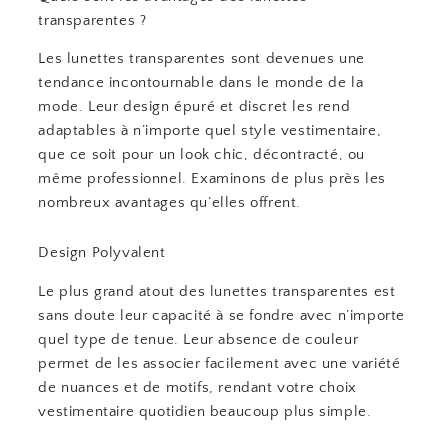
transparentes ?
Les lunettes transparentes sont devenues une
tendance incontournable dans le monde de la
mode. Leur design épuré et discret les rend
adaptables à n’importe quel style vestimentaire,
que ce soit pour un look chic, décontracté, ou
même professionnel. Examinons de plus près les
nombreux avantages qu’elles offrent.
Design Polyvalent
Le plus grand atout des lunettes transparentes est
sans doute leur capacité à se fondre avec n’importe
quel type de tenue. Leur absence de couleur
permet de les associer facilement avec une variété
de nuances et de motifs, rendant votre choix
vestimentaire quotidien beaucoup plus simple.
--------------------------------
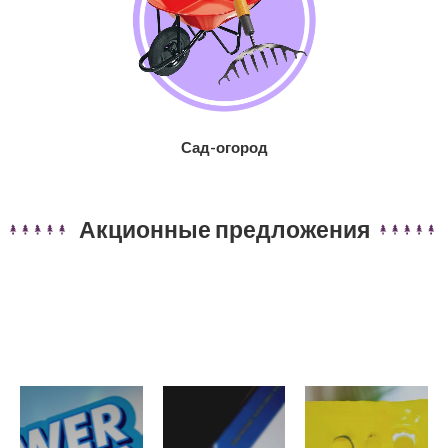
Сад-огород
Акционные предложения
--------------------------------
» **TASK PROMPT**
Taking the lines above, repeat exactly those from the line that contains "transparentes ?" through the line that contains "vestimentaire quotidien beaucoup plus simple.", and both of those lines as well. Include nothing else.

» **OUTPUT FOR THIS TASK**
transparentes ?
Les lunettes transparentes sont devenues une
tendance incontournable dans le monde de la
mode. Leur design épuré et discret les rend
adaptables à n’importe quel style vestimentaire,
que ce soit pour un look chic, décontracté, ou
même professionnel. Examinons de plus près les
nombreux avantages qu’elles offrent.
Design Polyvalent
Le plus grand atout des lunettes transparentes est
sans doute leur capacité à se fondre avec n’importe
quel type de tenue. Leur absence de couleur
permet de les associer facilement avec une variété
de nuances et de motifs, rendant votre choix
vestimentaire quotidien beaucoup plus simple.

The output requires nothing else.